Enjoyed reading it very much - in fact read it twice over.

Unfortunately, in my experience, the forces we are trying to deal with are not only outraged by so-called offensive works of art, but also too close-minded to be persuaded by reasonable argument - for them all people should think exactly the same way as them.

J. Alfred Prufrock said...

Great logical exposition.
Now I just don't want to think about it any more.

Which is the problem. We are a nation of ostriches. "Ask not for whom the bell tolls" etc.

J.A.P.

Falstaff said...

space bar: Agree entirely. As I said in my post on the issue, I think the way to protest these incidents is to take the 'offensive' object and display it as widely and as visibly as possible. As you say, how many things can the Niraj Jain's of the world litigate?
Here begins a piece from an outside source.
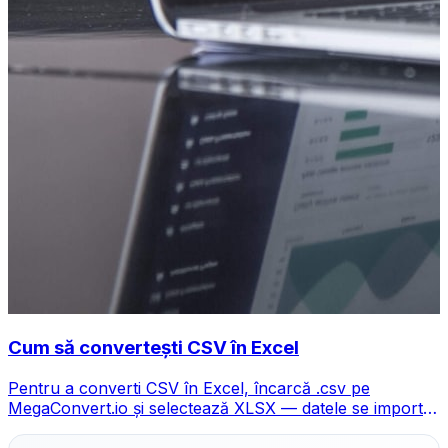
Cum să convertești CSV în Excel
Pentru a converti CSV în Excel, încarcă .csv pe
MegaConvert.io și selectează XLSX — datele se importă
curat cu coloanele păstrate, gratuit.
I also agree about the 'other purpose' - though I'm not sure it's a cynical one. I think we have two things happening here - an attack on a work of art and the imprisonment of a person. And I suspect much of the protest we're saying is because of the latter, not the former. I can't help wondering if the public outrage would have been anywhere near as strong if the hooligans had forced the authorities to take down the art work without assualting / arresting Chandra Mohan. I suspect it wouldn't. And I find that a little frightening, because it suggests that we may be becoming immune to the idea of works of art being censored, while remaining indignant about victimisation of people. Again and again I hear people tell me that it's such a shame that Hussain has been forced into exile. But would it have been any better if he'd been able to live and move freely in India without being allowed to exhibit his paintings? His exile, to me, is not the point. The censorship of his paintings is. Which is why I think it's important to separate the issue of censorship from the issue of harassment of artists.

Space Bar said...

Chandrahas: Indeed, yes - it's hard to talk to those who are already convinced they're right.

JAP: We very likely will forget all about this until the next outrage happens along. So it goes.

Space Bar said...

Falstaff: You say, 'Which is why I think it's important to separate the issue of censorship from the issue of harassment of artists.'

Absolutely. I think it's hard for people to care as much for object; it's easier to empathise with human misery.

Which is why Laine's book on Shivaji, though the SC has ruled that it can be made available, will still not be available in Maharashtra - because Thackeray has ordered his goons to see that it's not sold. And we do nothing about it.

Vikalp, which started as a movement to make sure independent films do not require a censor certificate, especially for screenings at film festivals and clubs, is still nowhere near achieving it's objective - because no human traumas can be associated with it. It is all dry, boring paper work and sheer will.

Space Bar said...

Chandrahas: I also wanted to say, it's also sad that we often don't push for any kind of a dialogue because we know this to be true that nothing will be achieved by it; so we keep talking to people who essentially agree with our arguments.

Chandrahas said...

That's a thought worth thinking about. I'd guess that most Indians who write blogs and read blogs are part of the consensus, even if it is in numerical terms a minority, that sees incidents like this as gross violations of the right to free speech. So we are to a great extent talking to our own side of the fence.

If that is the case, the solution perhaps is not to hold protests but to engage in dialogue with the perpetrators of these acts of petty arson. Space Bar, why don't we invite them all then to dinner and discussion? I'm even willing to make prawn curry for them, right after I take down all the artworks in my house.

Space Bar said...

Chandrahas: By all means let us invite them for dinner and a discussion. But...you mena to say that all the art on your walls is worthy of their special attention?